*What is expected*: Where does the string "Nobacco" appear in the records? Copy each line that holds it.

Stored data
==*==

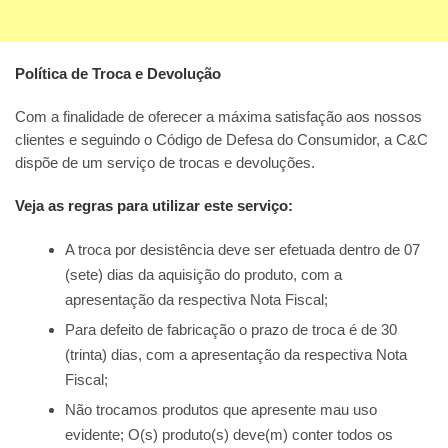
Política de Troca e Devolução
Com a finalidade de oferecer a máxima satisfação aos nossos
clientes e seguindo o Código de Defesa do Consumidor, a C&C
dispõe de um serviço de trocas e devoluções.
Veja as regras para utilizar este serviço:
A troca por desistência deve ser efetuada dentro de 07
(sete) dias da aquisição do produto, com a
apresentação da respectiva Nota Fiscal;
Para defeito de fabricação o prazo de troca é de 30
(trinta) dias, com a apresentação da respectiva Nota
Fiscal;
Não trocamos produtos que apresente mau uso
evidente; O(s) produto(s) deve(m) conter todos os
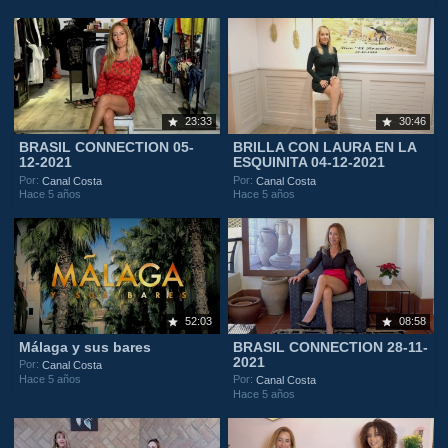
23:33
30:46
BRASIL CONNECTION 05-
BRILLA CON LAURA EN LA
12-2021
ESQUINITA 04-12-2021
Por:
Por:
Canal Costa
Canal Costa
Hace 5 años
Hace 5 años
52:03
08:58
Málaga y sus bares
BRASIL CONNECTION 28-11-
2021
Por:
Canal Costa
Hace 5 años
Por:
Canal Costa
Hace 5 años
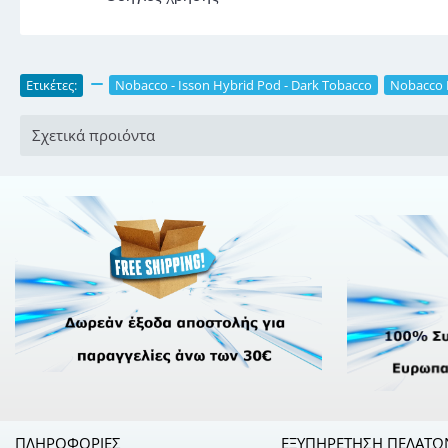
Ετικέτες:
,
Nobacco - Isson Hybrid Pod - Dark Tobacco
,
Nobacco 
Σχετικά προιόντα
ΠΛΗΡΟΦΟΡΊΕΣ
ΕΞΥΠΗΡΈΤΗΣΗ ΠΕΛΑΤΏ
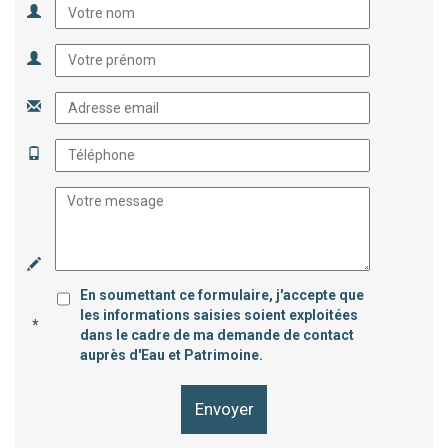
En soumettant ce formulaire, j'accepte que
les informations saisies soient exploitées
*
dans le cadre de ma demande de contact
auprès d'Eau et Patrimoine.
Envoyer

==*==

*Written reply*:
Nobacco - Isson Hybrid Pod - Dark Tobacco
Nobacco 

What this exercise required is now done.